Com a aprovação da Lei de Bases do Sistema de Educação, em 2016, que prevê o alargamento gradual da obrigatoriedade e gratuitidade ao acesso à iniciação até ao primeiro ciclo do ensino secundário, Angola alarga os horizontes  para a universalização do ensino.
O diploma legal alarga para nove anos o período de gratuitidade no sistema de ensino obrigatório, até então fixado em seis anos.

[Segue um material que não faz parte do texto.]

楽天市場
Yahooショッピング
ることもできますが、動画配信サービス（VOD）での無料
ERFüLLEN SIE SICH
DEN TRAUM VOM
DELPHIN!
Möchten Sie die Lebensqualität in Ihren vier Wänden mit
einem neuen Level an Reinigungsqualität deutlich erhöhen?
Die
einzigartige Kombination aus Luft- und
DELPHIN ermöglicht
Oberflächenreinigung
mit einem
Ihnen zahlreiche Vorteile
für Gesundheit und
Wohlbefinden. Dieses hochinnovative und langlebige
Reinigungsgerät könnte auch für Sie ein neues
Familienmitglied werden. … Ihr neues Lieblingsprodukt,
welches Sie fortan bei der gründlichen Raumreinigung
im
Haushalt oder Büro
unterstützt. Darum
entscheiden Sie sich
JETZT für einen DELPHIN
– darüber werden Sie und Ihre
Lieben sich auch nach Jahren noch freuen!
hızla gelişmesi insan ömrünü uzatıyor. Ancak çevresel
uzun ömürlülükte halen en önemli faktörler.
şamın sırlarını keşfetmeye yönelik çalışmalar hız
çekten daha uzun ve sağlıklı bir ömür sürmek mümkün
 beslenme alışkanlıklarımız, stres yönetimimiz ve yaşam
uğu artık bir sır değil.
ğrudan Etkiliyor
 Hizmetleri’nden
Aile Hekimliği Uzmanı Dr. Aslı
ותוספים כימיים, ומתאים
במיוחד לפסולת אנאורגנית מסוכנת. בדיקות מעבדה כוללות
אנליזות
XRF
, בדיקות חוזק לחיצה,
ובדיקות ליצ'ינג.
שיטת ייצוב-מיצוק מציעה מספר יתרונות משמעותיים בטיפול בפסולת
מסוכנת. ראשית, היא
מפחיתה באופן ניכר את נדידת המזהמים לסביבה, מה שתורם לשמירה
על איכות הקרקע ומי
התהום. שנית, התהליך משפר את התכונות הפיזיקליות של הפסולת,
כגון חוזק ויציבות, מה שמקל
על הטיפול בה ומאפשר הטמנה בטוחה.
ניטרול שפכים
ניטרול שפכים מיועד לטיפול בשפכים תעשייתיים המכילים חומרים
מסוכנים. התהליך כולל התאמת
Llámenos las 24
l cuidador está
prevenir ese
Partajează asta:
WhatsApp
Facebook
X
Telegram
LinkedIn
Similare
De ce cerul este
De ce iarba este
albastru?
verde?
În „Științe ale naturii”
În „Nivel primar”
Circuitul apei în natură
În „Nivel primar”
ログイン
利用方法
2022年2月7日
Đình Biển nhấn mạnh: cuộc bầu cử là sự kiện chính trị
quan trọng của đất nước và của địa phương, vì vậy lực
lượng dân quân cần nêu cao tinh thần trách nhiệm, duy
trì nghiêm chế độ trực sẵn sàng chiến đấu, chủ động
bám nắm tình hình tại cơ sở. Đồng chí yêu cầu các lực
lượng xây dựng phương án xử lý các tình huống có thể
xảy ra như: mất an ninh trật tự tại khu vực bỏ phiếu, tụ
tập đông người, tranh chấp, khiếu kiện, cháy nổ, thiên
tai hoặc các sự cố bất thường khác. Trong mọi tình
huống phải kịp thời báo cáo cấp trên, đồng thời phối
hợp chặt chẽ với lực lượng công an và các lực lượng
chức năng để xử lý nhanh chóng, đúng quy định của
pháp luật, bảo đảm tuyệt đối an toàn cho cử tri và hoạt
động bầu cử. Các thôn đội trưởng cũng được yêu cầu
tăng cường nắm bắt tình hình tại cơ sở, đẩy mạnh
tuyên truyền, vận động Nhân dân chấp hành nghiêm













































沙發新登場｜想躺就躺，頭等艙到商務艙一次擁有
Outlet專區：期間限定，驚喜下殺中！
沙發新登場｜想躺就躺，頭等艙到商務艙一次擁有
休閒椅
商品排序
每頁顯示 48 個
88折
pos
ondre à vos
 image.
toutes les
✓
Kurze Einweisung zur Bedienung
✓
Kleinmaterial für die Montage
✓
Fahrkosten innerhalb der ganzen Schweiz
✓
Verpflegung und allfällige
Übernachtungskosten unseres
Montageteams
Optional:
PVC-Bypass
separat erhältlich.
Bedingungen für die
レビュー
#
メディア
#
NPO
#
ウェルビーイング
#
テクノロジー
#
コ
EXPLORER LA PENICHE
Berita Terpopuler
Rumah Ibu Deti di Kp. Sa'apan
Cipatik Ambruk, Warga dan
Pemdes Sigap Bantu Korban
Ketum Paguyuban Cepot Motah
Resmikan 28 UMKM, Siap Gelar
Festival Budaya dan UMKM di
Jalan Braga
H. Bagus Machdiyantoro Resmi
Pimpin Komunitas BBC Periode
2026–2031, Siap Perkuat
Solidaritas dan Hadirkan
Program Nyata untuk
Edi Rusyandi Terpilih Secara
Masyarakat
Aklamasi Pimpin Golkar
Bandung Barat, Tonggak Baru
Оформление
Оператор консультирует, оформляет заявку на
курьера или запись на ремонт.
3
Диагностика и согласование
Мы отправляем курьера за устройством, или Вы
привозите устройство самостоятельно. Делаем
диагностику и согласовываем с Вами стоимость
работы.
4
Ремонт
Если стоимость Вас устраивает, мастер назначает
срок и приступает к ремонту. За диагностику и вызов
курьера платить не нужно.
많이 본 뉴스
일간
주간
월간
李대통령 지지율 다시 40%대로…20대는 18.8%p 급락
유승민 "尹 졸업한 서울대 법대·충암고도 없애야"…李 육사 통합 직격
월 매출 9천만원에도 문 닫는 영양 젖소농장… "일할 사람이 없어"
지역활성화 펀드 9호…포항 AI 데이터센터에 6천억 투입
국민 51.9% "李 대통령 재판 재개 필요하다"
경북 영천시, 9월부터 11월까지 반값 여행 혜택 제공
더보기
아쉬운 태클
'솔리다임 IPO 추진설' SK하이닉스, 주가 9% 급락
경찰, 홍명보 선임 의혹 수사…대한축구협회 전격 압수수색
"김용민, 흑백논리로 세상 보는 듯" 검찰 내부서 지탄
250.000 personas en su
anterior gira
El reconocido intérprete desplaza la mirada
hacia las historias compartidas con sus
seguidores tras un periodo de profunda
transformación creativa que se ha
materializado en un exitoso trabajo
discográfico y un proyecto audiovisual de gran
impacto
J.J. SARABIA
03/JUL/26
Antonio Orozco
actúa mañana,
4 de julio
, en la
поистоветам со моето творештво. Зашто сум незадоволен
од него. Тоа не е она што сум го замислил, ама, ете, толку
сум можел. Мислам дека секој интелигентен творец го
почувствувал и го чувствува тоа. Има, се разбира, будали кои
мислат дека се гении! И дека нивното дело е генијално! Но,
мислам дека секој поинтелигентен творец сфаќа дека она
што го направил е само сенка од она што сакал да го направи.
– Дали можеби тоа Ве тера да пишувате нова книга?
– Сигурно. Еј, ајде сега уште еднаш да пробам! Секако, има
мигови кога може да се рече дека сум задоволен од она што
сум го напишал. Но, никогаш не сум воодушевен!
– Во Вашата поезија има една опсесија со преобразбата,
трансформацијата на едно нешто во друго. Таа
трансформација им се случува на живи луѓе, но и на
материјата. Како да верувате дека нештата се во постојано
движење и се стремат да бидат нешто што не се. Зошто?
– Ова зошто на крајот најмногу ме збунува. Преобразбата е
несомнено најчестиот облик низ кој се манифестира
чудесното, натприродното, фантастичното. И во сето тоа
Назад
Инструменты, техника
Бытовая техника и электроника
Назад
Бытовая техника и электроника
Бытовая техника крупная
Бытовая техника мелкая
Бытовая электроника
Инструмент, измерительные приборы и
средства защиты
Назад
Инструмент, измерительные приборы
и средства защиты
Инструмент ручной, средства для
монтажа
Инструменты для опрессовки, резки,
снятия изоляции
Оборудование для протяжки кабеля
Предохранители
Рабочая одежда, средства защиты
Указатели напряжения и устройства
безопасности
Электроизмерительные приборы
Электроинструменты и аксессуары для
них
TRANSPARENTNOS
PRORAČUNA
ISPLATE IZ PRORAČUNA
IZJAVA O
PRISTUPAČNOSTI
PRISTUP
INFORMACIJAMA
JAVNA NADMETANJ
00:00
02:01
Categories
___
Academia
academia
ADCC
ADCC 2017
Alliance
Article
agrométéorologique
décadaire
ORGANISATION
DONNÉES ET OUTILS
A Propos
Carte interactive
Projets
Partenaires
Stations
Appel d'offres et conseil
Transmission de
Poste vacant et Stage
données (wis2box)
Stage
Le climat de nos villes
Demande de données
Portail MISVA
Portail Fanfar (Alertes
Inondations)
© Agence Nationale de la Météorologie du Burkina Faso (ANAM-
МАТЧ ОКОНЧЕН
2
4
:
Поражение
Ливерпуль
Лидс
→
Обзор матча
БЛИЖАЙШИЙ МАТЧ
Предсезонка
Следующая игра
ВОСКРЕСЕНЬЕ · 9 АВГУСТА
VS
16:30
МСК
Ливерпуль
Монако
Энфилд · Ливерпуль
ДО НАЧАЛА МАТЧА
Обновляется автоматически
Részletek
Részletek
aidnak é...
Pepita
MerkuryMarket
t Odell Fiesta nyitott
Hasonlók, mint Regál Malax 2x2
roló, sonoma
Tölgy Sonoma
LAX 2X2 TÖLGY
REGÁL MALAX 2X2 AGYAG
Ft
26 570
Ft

Como medida, se pretende assegurar os pressupostos de base para uma escolarização mais abrangente dos cidadãos em idade escolar.
Trata-se de uma adequação e actualização da Lei de Bases do Sistema de Educação (Lei nº 13/01, de 31 de Dezembro) à Constituição da República de Angola, em função da evolução e da experiência adquirida na sua gestão e organização, bem como das tendências de desenvolvimento de sistemas educativos no mundo. Na verdade, o fim último da Lei de Bases do Sistema de Educação  consiste no reforço do desenvolvimento integral e harmonioso dos jovens, com destaque para o empreendedorismo e a sua preparação para o ingresso à vida activa, sem prejuízo do acesso a outros níveis de ensino.